The fatal accident inquiry into their deaths has already heard additional inspections were ordered on the AS332 L2 after a magnetic particle was found in its gearbox a week before the crash on April 1, 2009.

On day four of the inquiry at the Town House in Aberdeen yesterday, operator Bond’s former engineering director admitted it would have been “very tight” for the checks to have been carried out in addition to the routine pre-flight inspection in the 10 minutes recorded in the log.

James Gilmour, now an aviation consultant, questioned how the aircraft could also have been refuelled in that timescale, and said he would have expected that alone to take 15-20minutes.

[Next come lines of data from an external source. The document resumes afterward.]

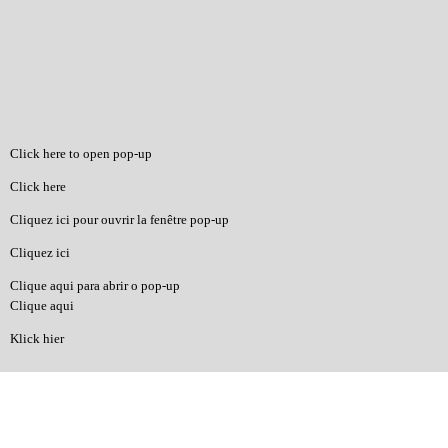
Click here to open pop-up
Click here
Cliquez ici pour ouvrir la fenêtre pop-up
Cliquez ici
Clique aqui para abrir o pop-up
Clique aqui
Klick hier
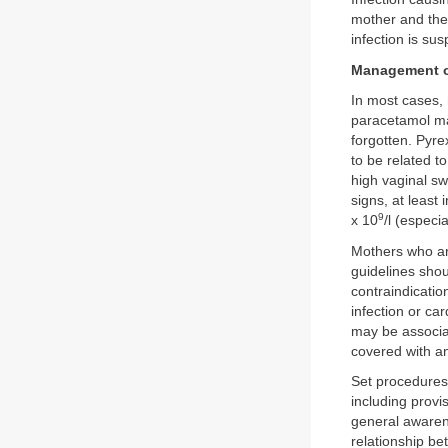
mother and the 
infection is su
Management o
In most cases, 
paracetamol may
forgotten. Pyrex
to be related t
high vaginal s
signs, at least 
9
x 10
/l (especi
Mothers who ar
guidelines shoul
contraindicatio
infection or ca
may be associat
covered with an
Set procedures
including provi
general awarene
relationship be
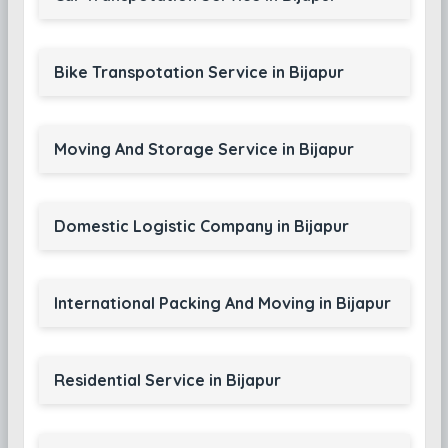
Bike Transpotation Service in Bijapur
Moving And Storage Service in Bijapur
Domestic Logistic Company in Bijapur
International Packing And Moving in Bijapur
Residential Service in Bijapur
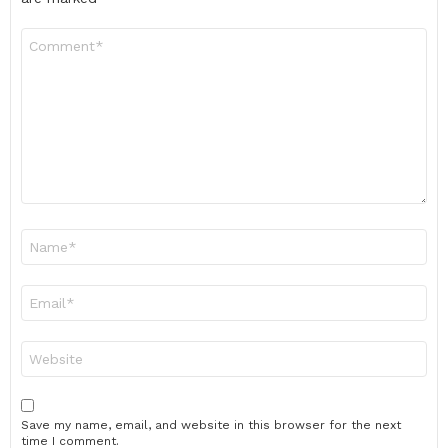
Comment
*
Name
*
Email
*
Website
Save my name, email, and website in this browser for the next
time I comment.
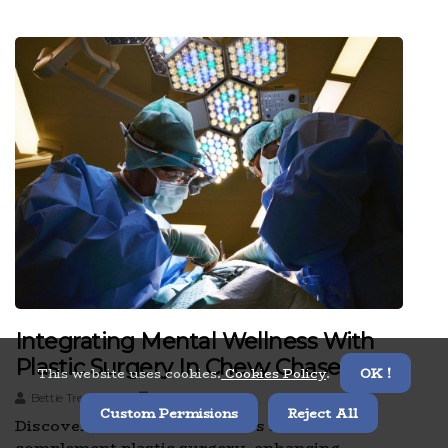
Integrating Mental Wellness With
Plastic Surgery In Chevy Chase
This website uses cookies.
Cookies Policy
.
OK !
Bettie Trepagnier
2 minutes read
Custom Permisions
Reject All
Discover how mental wellness services
complement plastic surgery, enhancing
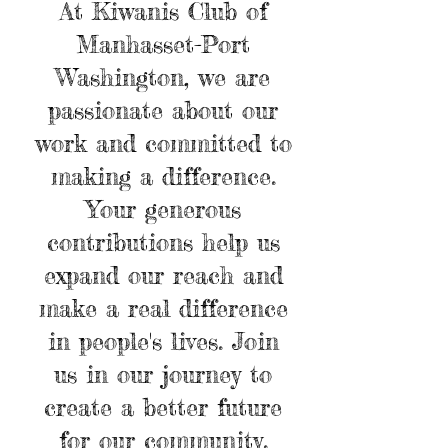
At Kiwanis Club of
Manhasset-Port
Washington, we are
passionate about our
work and committed to
making a difference.
Your generous
contributions help us
expand our reach and
make a real difference
in people's lives. Join
us in our journey to
create a better future
for our community.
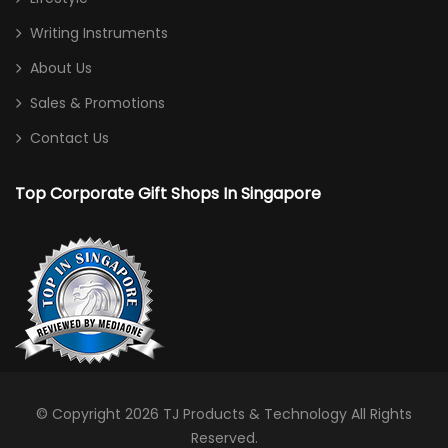
Writing Instruments
About Us
Sales & Promotions
Contact Us
Top Corporate Gift Shops In Singapore
© Copyright 2026
TJ Products & Technology
All Rights
Reserved.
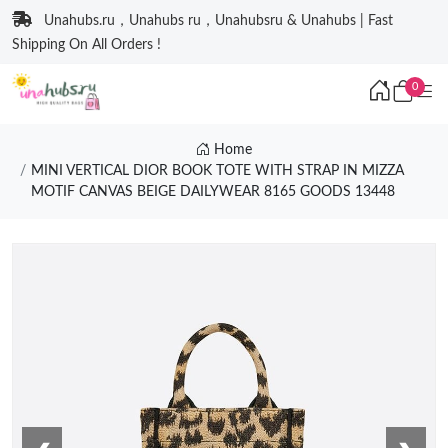
Unahubs.ru，Unahubs ru，Unahubsru & Unahubs | Fast
Shipping On All Orders !
0
Home
MINI VERTICAL DIOR BOOK TOTE WITH STRAP IN MIZZA
MOTIF CANVAS BEIGE DAILYWEAR 8165 GOODS 13448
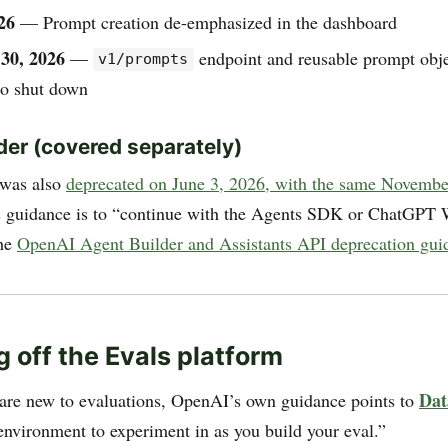
26
— Prompt creation de-emphasized in the dashboard
30, 2026
—
endpoint and reusable prompt obje
v1/prompts
to shut down
der (covered separately)
 was also
deprecated on June 3, 2026, with the same Novemb
 guidance is to “continue with the Agents SDK or ChatGPT
the
OpenAI Agent Builder and Assistants API deprecation gui
g off the Evals platform
Dat
are new to evaluations, OpenAI’s own guidance points to
 environment to experiment in as you build your eval.”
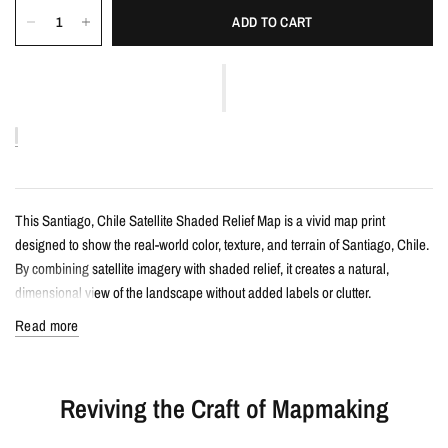
ADD TO CART
This Santiago, Chile Satellite Shaded Relief Map is a vivid map print
designed to show the real-world color, texture, and terrain of Santiago, Chile.
By combining satellite imagery with shaded relief, it creates a natural,
dimensional view of the landscape without added labels or clutter.
Read more
Details
Satellite shaded relief map print
Reviving the Craft of Mapmaking
Features Santiago, Chile with realistic landscape color and terrain detail
Created from satellite imagery and enhanced with shaded relief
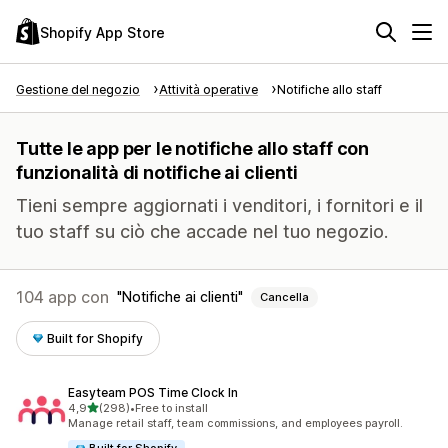
Shopify App Store
Gestione del negozio
Attività operative
Notifiche allo staff
Tutte le app per le notifiche allo staff con
funzionalità di notifiche ai clienti
Tieni sempre aggiornati i venditori, i fornitori e il
tuo staff su ciò che accade nel tuo negozio.
104 app con
Notifiche ai clienti
Cancella
Built for Shopify
Easyteam POS Time Clock In
stelle su 5
4,9
(298)
•
Free to install
298 recensioni totali
Manage retail staff, team commissions, and employees payroll.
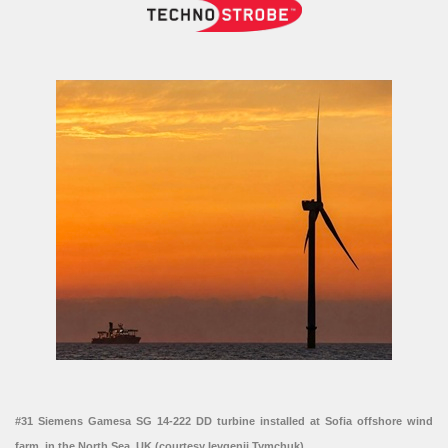
#31 Siemens Gamesa SG 14-222 DD turbine installed at Sofia offshore wind
farm, in the North Sea, UK (courtesy Ievgenii Tymchuk)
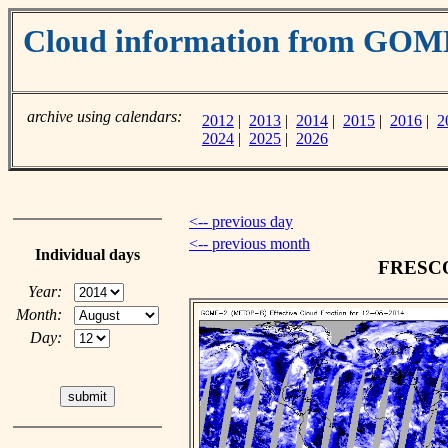
Cloud information from GOM
archive using calendars:
2012
|
2013
|
2014
|
2015
|
2016
|
2
2024
|
2025
|
2026
<-- previous day
<-- previous month
Individual days
FRESCO 
Year:
Month:
Day:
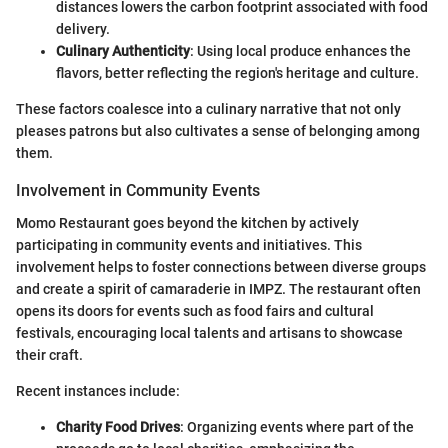
distances lowers the carbon footprint associated with food
delivery.
Culinary Authenticity
: Using local produce enhances the
flavors, better reflecting the region's heritage and culture.
These factors coalesce into a culinary narrative that not only
pleases patrons but also cultivates a sense of belonging among
them.
Involvement in Community Events
Momo Restaurant goes beyond the kitchen by actively
participating in community events and initiatives. This
involvement helps to foster connections between diverse groups
and create a spirit of camaraderie in IMPZ. The restaurant often
opens its doors for events such as food fairs and cultural
festivals, encouraging local talents and artisans to showcase
their craft.
Recent instances include:
Charity Food Drives
: Organizing events where part of the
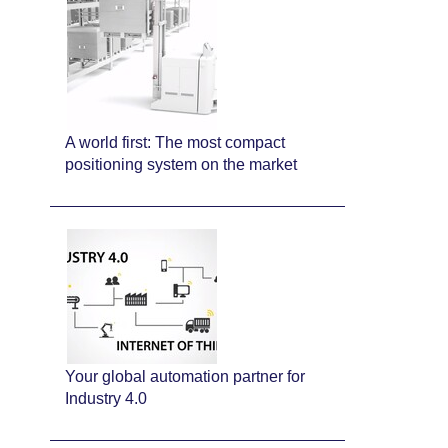
A world first: The most compact
positioning system on the market
Your global automation partner for
Industry 4.0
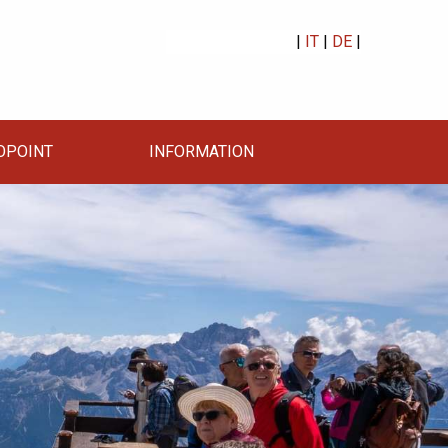
|
IT
|
DE
|
OPOINT
INFORMATION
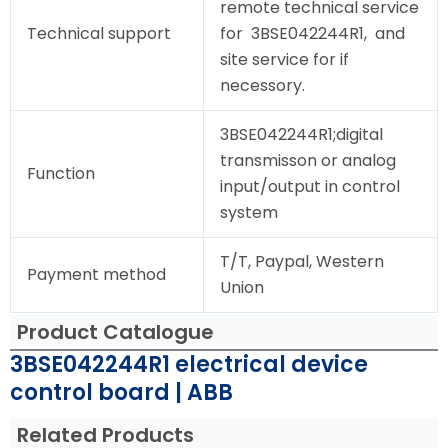
remote technical service
Technical support
for 3BSE042244R1, and
site service for if
necessory.
3BSE042244R1;digital
transmisson or analog
Function
input/output in control
system
T/T, Paypal, Western
Payment method
Union
Product Catalogue
3BSE042244R1 electrical device
control board | ABB
Related Products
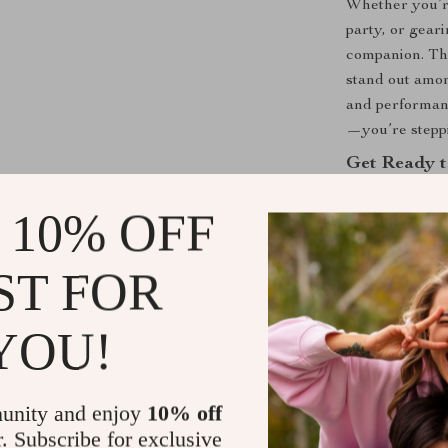
Whether you’r
party, or gear
companion. The
stand out amon
and performanc
—you’re steppi
Get Ready t
Don’t settle f
 10% OFF
Swim Men’s L
and function 
ST FOR
splash count.
YOU!
Shipping &
Refunds & 
unity and enjoy
10% off
r. Subscribe for exclusive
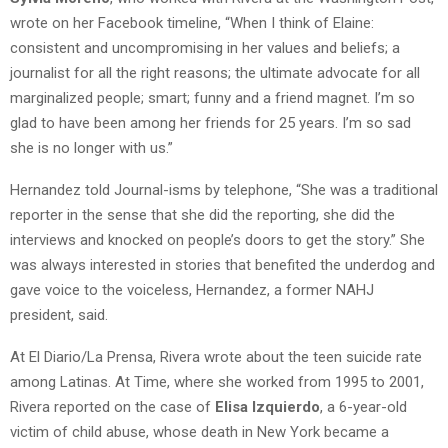
wrote on her Facebook timeline, “
When I think of Elaine:
consistent and uncompromising in her values and beliefs; a
journalist for all the right reasons; the ultimate advocate for all
marginalized people; smart; funny and a friend magnet. I’m so
glad to have been among her friends for 25 years. I’m so sad
she is no longer with us.”
Hernandez told Journal-isms by telephone, “She was a traditional
reporter in the sense that she did the reporting, she did the
interviews and knocked on people’s doors to get the story.” She
was always interested in stories that benefited the underdog and
gave voice to the voiceless, Hernandez, a former NAHJ
president, said.
At El Diario/La Prensa, Rivera wrote about the teen suicide rate
among Latinas. At Time, where she worked from 1995 to 2001,
Rivera reported on the case of
Elisa Izquierdo
, a 6-year-old
victim of child abuse, whose death in New York became a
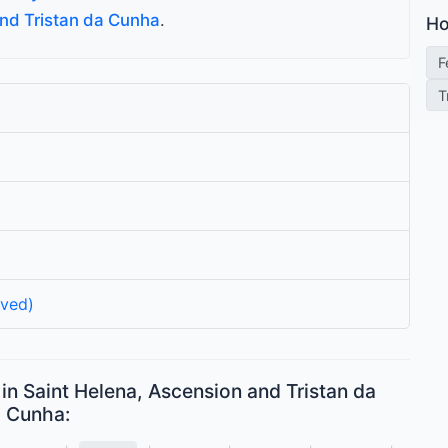
and Tristan da Cunha
.
Ho
F
T
rved)
in Saint Helena, Ascension and Tristan da
Cunha:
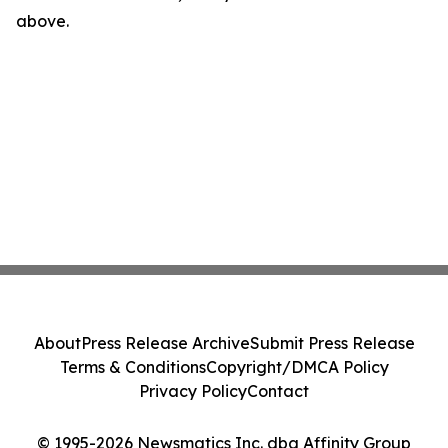
above.
About
Press Release Archive
Submit Press Release
Terms & Conditions
Copyright/DMCA Policy
Privacy Policy
Contact
© 1995-2026 Newsmatics Inc. dba Affinity Group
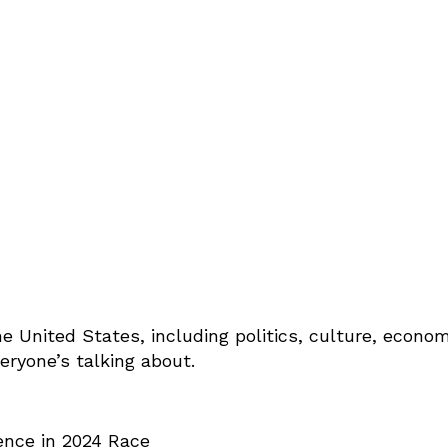
e United States, including politics, culture, econom
eryone’s talking about.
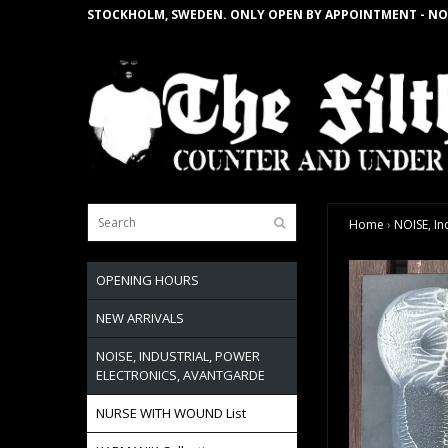
STOCKHOLM, SWEDEN. ONLY OPEN BY APPOINTMENT - NO
Home
›
NOISE, In
OPENING HOURS
NEW ARRIVALS
NOISE, INDUSTRIAL, POWER
ELECTRONICS, AVANTGARDE
NURSE WITH WOUND List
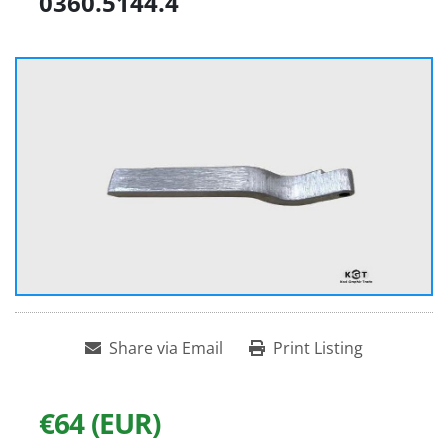
0360.5144.4
Share via Email
Print Listing
€64 (EUR)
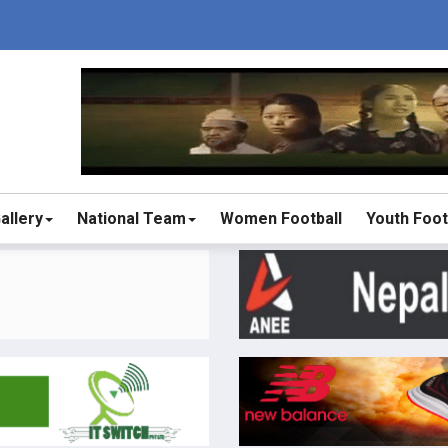
allery
National Team
Women Football
Youth Foot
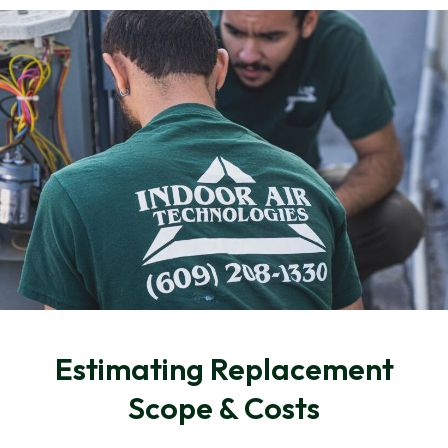
Estimating Replacement
Scope & Costs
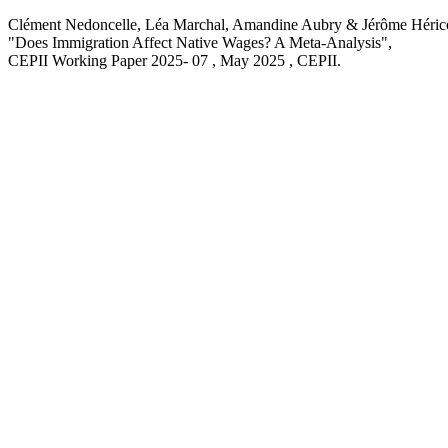
Clément Nedoncelle, Léa Marchal, Amandine Aubry & Jérôme Héric
"Does Immigration Affect Native Wages? A Meta-Analysis
",
CEPII Working Paper
2025- 07 , May 2025
, CEPII.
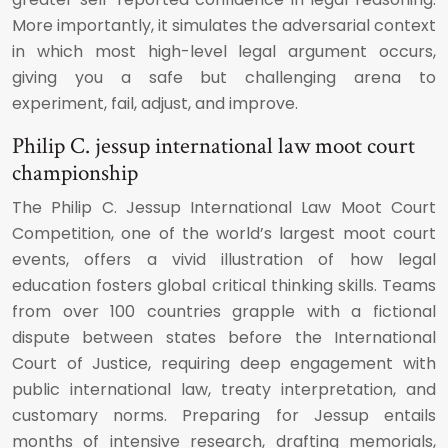
More importantly, it simulates the adversarial context
in which most high-level legal argument occurs,
giving you a safe but challenging arena to
experiment, fail, adjust, and improve.
Philip C. jessup international law moot court
championship
The Philip C. Jessup International Law Moot Court
Competition, one of the world’s largest moot court
events, offers a vivid illustration of how legal
education fosters global critical thinking skills. Teams
from over 100 countries grapple with a fictional
dispute between states before the International
Court of Justice, requiring deep engagement with
public international law, treaty interpretation, and
customary norms. Preparing for Jessup entails
months of intensive research, drafting memorials,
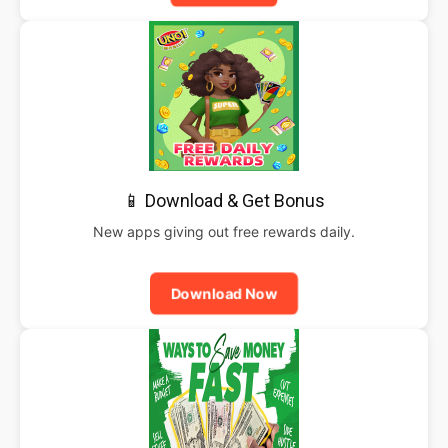
📱 Download & Get Bonus
New apps giving out free rewards daily.
Download Now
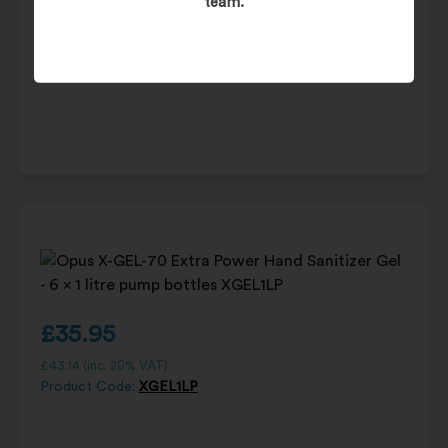
team.
£
90.25
£
108.30
(inc. 20% VAT)
Product Code:
DIS400ML
£
35.95
£
43.14
(inc. 20% VAT)
Product Code:
XGEL1LP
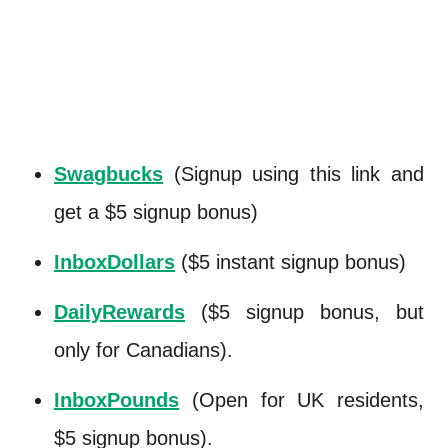
Swagbucks
(Signup using this link and
get a $5 signup bonus)
InboxDollars
($5 instant signup bonus)
DailyRewards
($5 signup bonus, but
only for Canadians).
InboxPounds
(Open for UK residents,
$5 signup bonus).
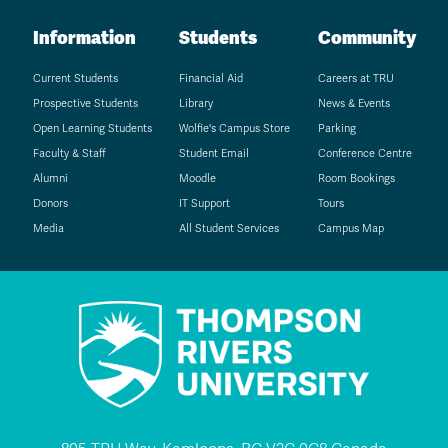
Information
Students
Community
Current Students
Financial Aid
Careers at TRU
Prospective Students
Library
News & Events
Open Learning Students
Wolfie's Campus Store
Parking
Faculty & Staff
Student Email
Conference Centre
Alumni
Moodle
Room Bookings
Donors
IT Support
Tours
Media
All Student Services
Campus Map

The ill-fated helicopter was used for a three-leg journey on the day before the crash, going to the Everest and Andrew platforms before returning to Aberdeen.

Solicitor advocate Tom Marshall, representing 13 of the victims’ families, took Mr Gilmour through the maintenance logs in detail before asking if a 10-minute timeframe for all the works was feasible.

Mr Gilmour initially suggested there may have been more than one person working on the aircraft at the time.

The additional inspection required engineers to visually check the aircraft’s magnetic chip plug at every shutdown for the next 25 flying hours.

“That will take less than five minutes,” Mr Gilmour told the court.

When pressed by Sheriff Principal Derek Pyle, the 57-year-old admitted: “It’s possible to do the magnetic plug inspection, but 10 minutes seems very tight to also do a turnaround inspection. I would have thought you would at least need 15 minutes.”

The sheriff said a test may need to be carried out to check the time it would take to refuel the aircraft and establish the correct time the engineers had to carry out the work.

Everyone on board was killed instantly when the helicopter hit the water off the north-east coast.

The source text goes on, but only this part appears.